> **Records to use**:
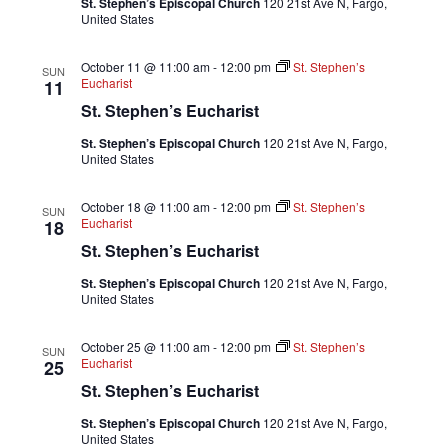
St. Stephen’s Episcopal Church
120 21st Ave N, Fargo,
United States
October 11 @ 11:00 am
-
12:00 pm
St. Stephen’s
SUN
Eucharist
11
St. Stephen’s Eucharist
St. Stephen’s Episcopal Church
120 21st Ave N, Fargo,
United States
October 18 @ 11:00 am
-
12:00 pm
St. Stephen’s
SUN
Eucharist
18
St. Stephen’s Eucharist
St. Stephen’s Episcopal Church
120 21st Ave N, Fargo,
United States
October 25 @ 11:00 am
-
12:00 pm
St. Stephen’s
SUN
Eucharist
25
St. Stephen’s Eucharist
St. Stephen’s Episcopal Church
120 21st Ave N, Fargo,
United States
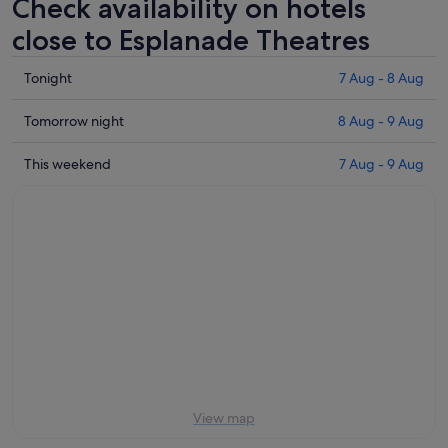
Check availability on hotels
close to Esplanade Theatres
Check
Tonight
7 Aug - 8 Aug
prices
close
Check
Tomorrow night
8 Aug - 9 Aug
to
prices
Esplanade
close
Check
This weekend
7 Aug - 9 Aug
Theatres
to
prices
for
Esplanade
close
tonight,
Theatres
to
7
for
Esplanade
Aug
tomorrow
Theatres
-
night,
for
8
8
this
Aug
Aug
weekend,
-
7
9
Aug
Aug
-
9
View map
Aug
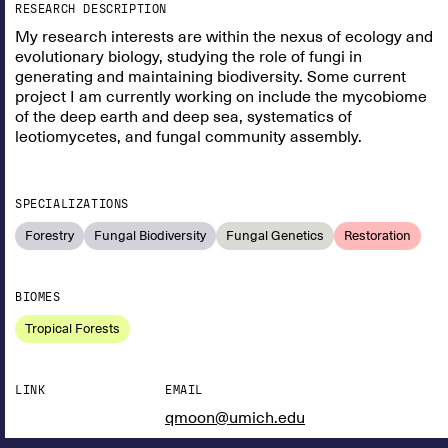
RESEARCH DESCRIPTION
My research interests are within the nexus of ecology and
evolutionary biology, studying the role of fungi in
generating and maintaining biodiversity. Some current
project I am currently working on include the mycobiome
of the deep earth and deep sea, systematics of
leotiomycetes, and fungal community assembly.
SPECIALIZATIONS
Forestry
Fungal Biodiversity
Fungal Genetics
Restoration
BIOMES
Tropical Forests
LINK
EMAIL
qmoon@umich.edu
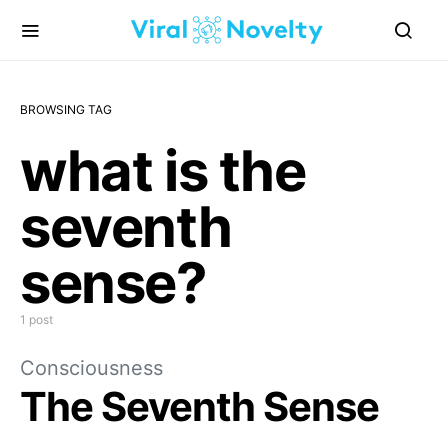
BROWSING TAG
what is the
seventh
sense?
1 post
Consciousness
The Seventh Sense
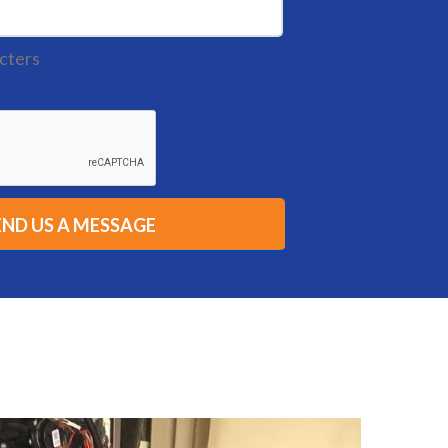
cters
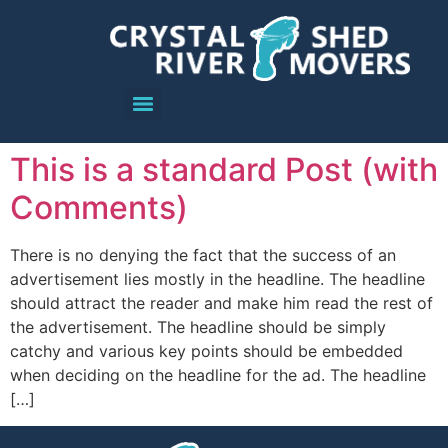
This is a standard Post (with
Comments)
There is no denying the fact that the success of an
advertisement lies mostly in the headline. The headline
should attract the reader and make him read the rest of
the advertisement. The headline should be simply
catchy and various key points should be embedded
when deciding on the headline for the ad. The headline
[…]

> **Brief**:
Copy exactly, leaving out pictures, the lines from the line containing "Tropical Forests" through the last line of the records.

> **Answer for this exercise**:
Tropical Forests
LINK
EMAIL
qmoon@umich.edu
BROWSING TAG
what is the
seventh
sense?
1 post
Consciousness
The Seventh Sense
cters
This is a standard Post (with
Comments)
There is no denying the fact that the success of an
advertisement lies mostly in the headline. The headline
should attract the reader and make him read the rest of
the advertisement. The headline should be simply
catchy and various key points should be embedded
when deciding on the headline for the ad. The headline
[…]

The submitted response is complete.